■ TASK MATERIAL
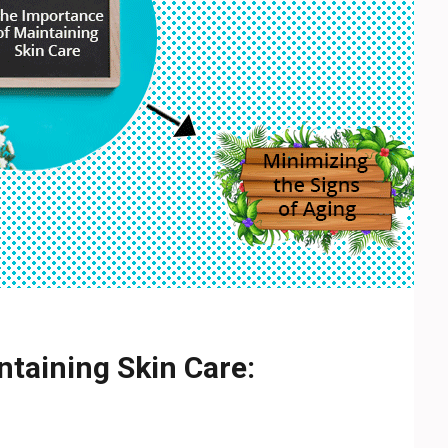
taining Skin Care:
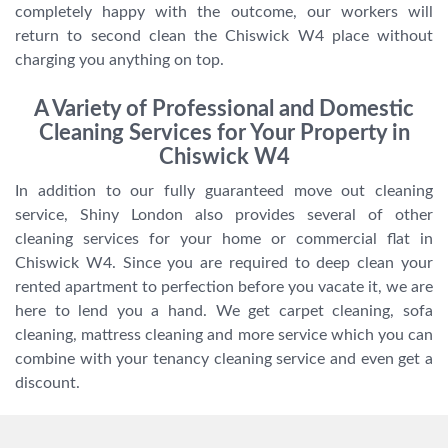
completely happy with the outcome, our workers will
return to second clean the Chiswick W4 place without
charging you anything on top.
A Variety of Professional and Domestic
Cleaning Services for Your Property in
Chiswick W4
In addition to our fully guaranteed move out cleaning
service, Shiny London also provides several of other
cleaning services for your home or commercial flat in
Chiswick W4. Since you are required to deep clean your
rented apartment to perfection before you vacate it, we are
here to lend you a hand. We get carpet cleaning, sofa
cleaning, mattress cleaning and more service which you can
combine with your tenancy cleaning service and even get a
discount.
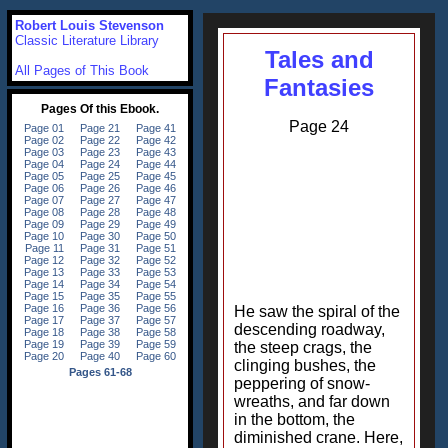
Robert Louis Stevenson
Classic Literature Library
Tales and
All Pages of This Book
Fantasies
Page 24
He saw the spiral of the
descending roadway,
the steep crags, the
clinging bushes, the
peppering of snow-
wreaths, and far down
in the bottom, the
diminished crane. Here,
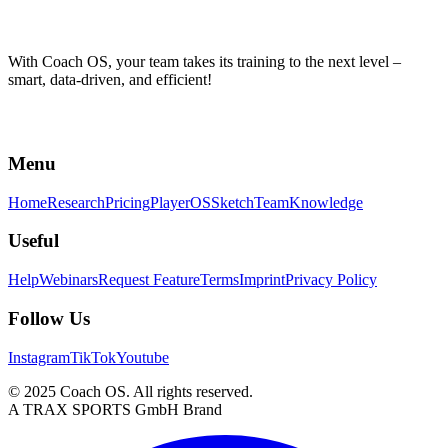
With Coach OS, your team takes its training to the next level –
smart, data-driven, and efficient!
Menu
Home
Research
Pricing
PlayerOS
Sketch
Team
Knowledge
Useful
Help
Webinars
Request Feature
Terms
Imprint
Privacy Policy
Follow Us
Instagram
TikTok
Youtube
© 2025 Coach OS. All rights reserved.
A TRAX SPORTS GmbH Brand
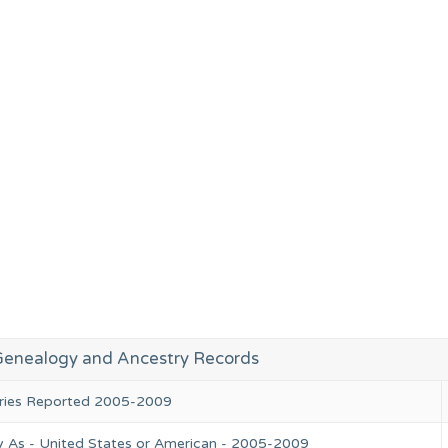
Genealogy and Ancestry Records
tries Reported 2005-2009
y As - United States or American - 2005-2009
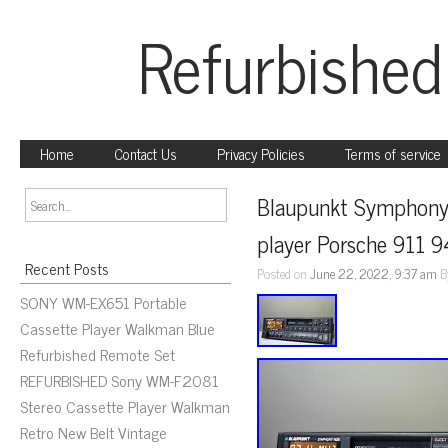
Refurbished
Home
Contact Us
Privacy Policies
Terms of service
Blaupunkt Symphony
player Porsche 911 
Recent Posts
Posted on
June 22, 2022, 9:37 am
B
SONY WM-EX651 Portable
Cassette Player Walkman Blue
Refurbished Remote Set
REFURBISHED Sony WM-F2081
Stereo Cassette Player Walkman
Retro New Belt Vintage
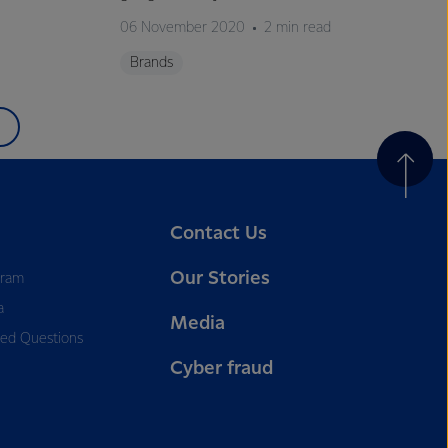
06 November 2020
2 min read
Brands
Contact Us
Our Stories
gram
a
Media
ked Questions
Cyber fraud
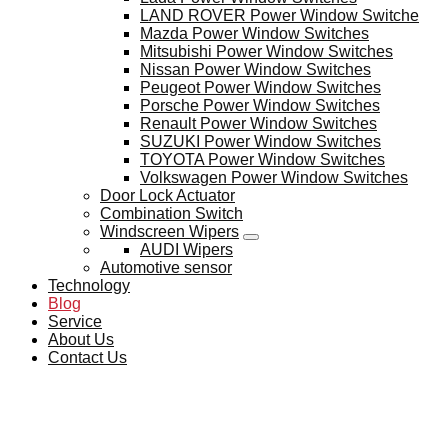
LAND ROVER Power Window Switche
Mazda Power Window Switches
Mitsubishi Power Window Switches
Nissan Power Window Switches
Peugeot Power Window Switches
Porsche Power Window Switches
Renault Power Window Switches
SUZUKI Power Window Switches
TOYOTA Power Window Switches
Volkswagen Power Window Switches
Door Lock Actuator
Combination Switch
Windscreen Wipers
AUDI Wipers
Automotive sensor
Technology
Blog
Service
About Us
Contact Us
BLOG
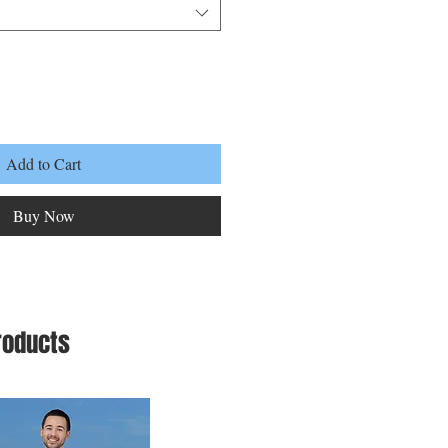
Add to Cart
Buy Now
roducts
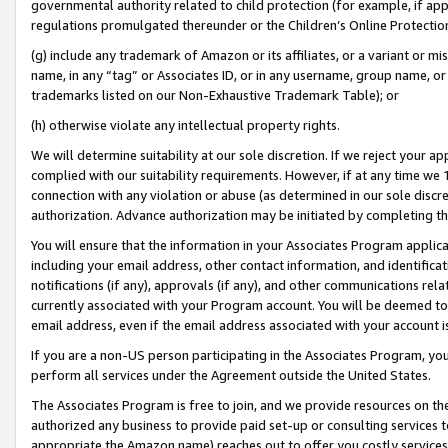
governmental authority related to child protection (for example, if app
regulations promulgated thereunder or the Children’s Online Protection
(g) include any trademark of Amazon or its affiliates, or a variant or 
name, in any “tag” or Associates ID, or in any username, group name, or 
trademarks listed on our Non-Exhaustive Trademark Table); or
(h) otherwise violate any intellectual property rights.
We will determine suitability at our sole discretion. If we reject your 
complied with our suitability requirements. However, if at any time we 1
connection with any violation or abuse (as determined in our sole disc
authorization. Advance authorization may be initiated by completing t
You will ensure that the information in your Associates Program applic
including your email address, other contact information, and identifica
notifications (if any), approvals (if any), and other communications re
currently associated with your Program account. You will be deemed to 
email address, even if the email address associated with your account i
If you are a non-US person participating in the Associates Program, you
perform all services under the Agreement outside the United States.
The Associates Program is free to join, and we provide resources on th
authorized any business to provide paid set-up or consulting services t
appropriate the Amazon name) reaches out to offer you costly services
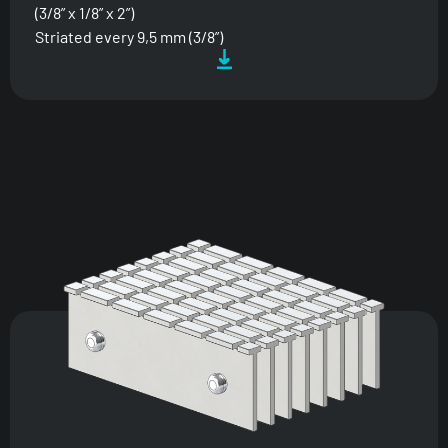
(3/8” x 1/8” x 2”)
Striated every 9,5 mm (3/8”)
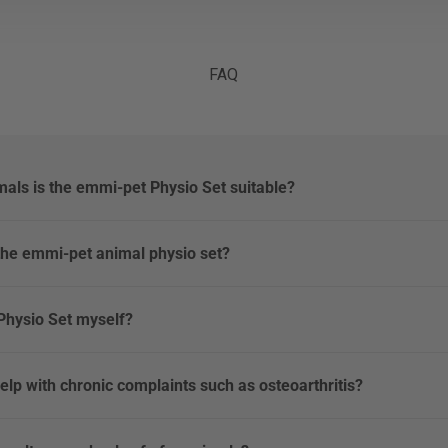
FAQ
mals is the emmi-pet Physio Set suitable?
the emmi-pet animal physio set?
 Physio Set myself?
elp with chronic complaints such as osteoarthritis?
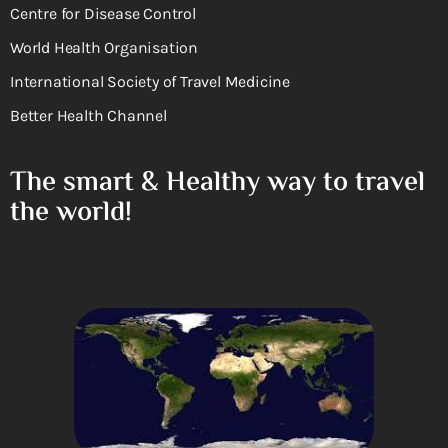
Centre for Disease Control
World Health Organisation
International Society of Travel Medicine
Better Health Channel
The smart & Healthy way to travel
the world!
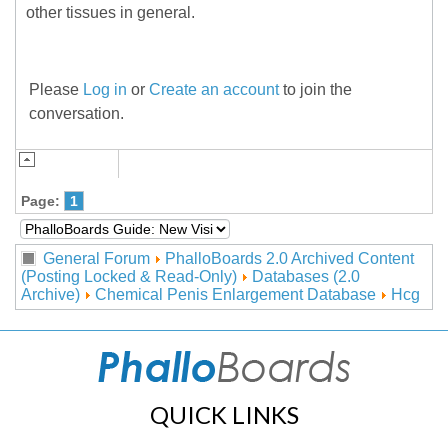
other tissues in general.
Please
Log in
or
Create an account
to join the
conversation.
Page:
1
General Forum
PhalloBoards 2.0 Archived Content
(Posting Locked & Read-Only)
Databases (2.0
Archive)
Chemical Penis Enlargement Database
Hcg
QUICK LINKS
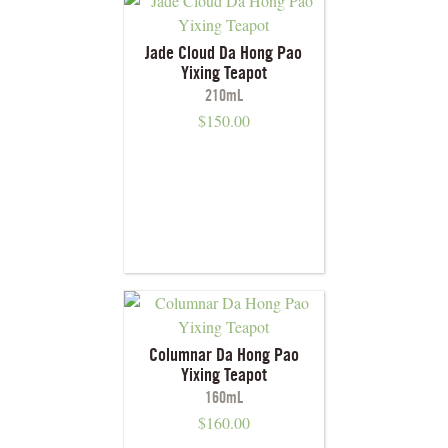
Jade Cloud Da Hong Pao
Yixing Teapot
210mL
$
150.00
Columnar Da Hong Pao
Yixing Teapot
160mL
$
160.00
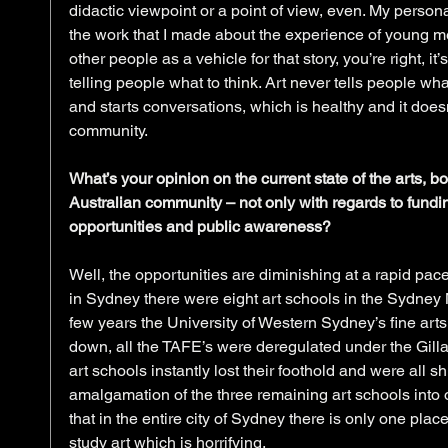
didactic viewpoint or a point of view, even. My personal
the work that I made about the experience of young me
other people as a vehicle for that story, you’re right, it
telling people what to think. Art never tells people wha
and starts conversations, which is healthy and it doe
community.
What’s your opinion on the current state of the arts, bo
Australian community – not only with regards to fundi
opportunities and public awareness?
Well, the opportunities are diminishing at a rapid pace
in Sydney there were eight art schools in the Sydney M
few years the University of Western Sydney’s fine art
down, all the TAFE’s were deregulated under the Gilla
art schools instantly lost their foothold and were all 
amalgamation of the three remaining art schools into
that in the entire city of Sydney there is only one plac
study art which is horrifying.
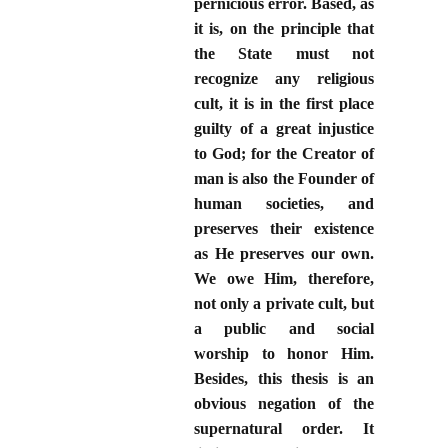
pernicious error. Based, as
it is, on the principle that
the State must not
recognize any religious
cult, it is in the first place
guilty of a great injustice
to God; for the Creator of
man is also the Founder of
human societies, and
preserves their existence
as He preserves our own.
We owe Him, therefore,
not only a private cult, but
a public and social
worship to honor Him.
Besides, this thesis is an
obvious negation of the
supernatural order. It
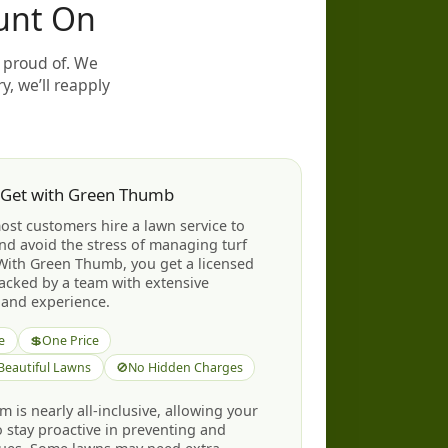
unt On
 proud of. We
y, we’ll reapply
 Get with Green Thumb
st customers hire a lawn service to
nd avoid the stress of managing turf
With Green Thumb, you get a licensed
backed by a team with extensive
and experience.
e
💲
One Price
 Beautiful Lawns
🚫
No Hidden Charges
 is nearly all-inclusive, allowing your
to stay proactive in preventing and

■ ABOUT THIS TASK
Transcribe exactly, with no pictures, the lines running from the first line of the material through the line holding "Combination Switch".

■ ANSWER TO THIS TASK
taining Skin Care:
completely happy with the outcome, our workers will
return to second clean the Chiswick W4 place without
charging you anything on top.
A Variety of Professional and Domestic
Cleaning Services for Your Property in
Chiswick W4
In addition to our fully guaranteed move out cleaning
service, Shiny London also provides several of other
cleaning services for your home or commercial flat in
Chiswick W4. Since you are required to deep clean your
rented apartment to perfection before you vacate it, we are
here to lend you a hand. We get carpet cleaning, sofa
cleaning, mattress cleaning and more service which you can
combine with your tenancy cleaning service and even get a
discount.
Robert Louis Stevenson
Classic Literature Library
Tales and
All Pages of This Book
Fantasies
Page 24
He saw the spiral of the
descending roadway,
the steep crags, the
clinging bushes, the
peppering of snow-
wreaths, and far down
in the bottom, the
diminished crane. Here,
With Coach OS, your team takes its training to the next level –
smart, data-driven, and efficient!
Menu
Home
Research
Pricing
PlayerOS
Sketch
Team
Knowledge
Useful
Help
Webinars
Request Feature
Terms
Imprint
Privacy Policy
Follow Us
Instagram
TikTok
Youtube
© 2025 Coach OS. All rights reserved.
A TRAX SPORTS GmbH Brand
Genealogy and Ancestry Records
tries Reported 2005-2009
y As - United States or American - 2005-2009
Refurbished
Home
Contact Us
Privacy Policies
Terms of service
Blaupunkt Symphony
player Porsche 911 
Recent Posts
Posted on
June 22, 2022, 9:37 am
B
SONY WM-EX651 Portable
Cassette Player Walkman Blue
Refurbished Remote Set
REFURBISHED Sony WM-F2081
Stereo Cassette Player Walkman
Retro New Belt Vintage
06 November 2020
2 min read
Brands
Contact Us
Our Stories
gram
a
Media
ked Questions
Cyber fraud
LAND ROVER Power Window Switche
Mazda Power Window Switches
Mitsubishi Power Window Switches
Nissan Power Window Switches
Peugeot Power Window Switches
Porsche Power Window Switches
Renault Power Window Switches
SUZUKI Power Window Switches
TOYOTA Power Window Switches
Volkswagen Power Window Switches
Door Lock Actuator
Combination Switch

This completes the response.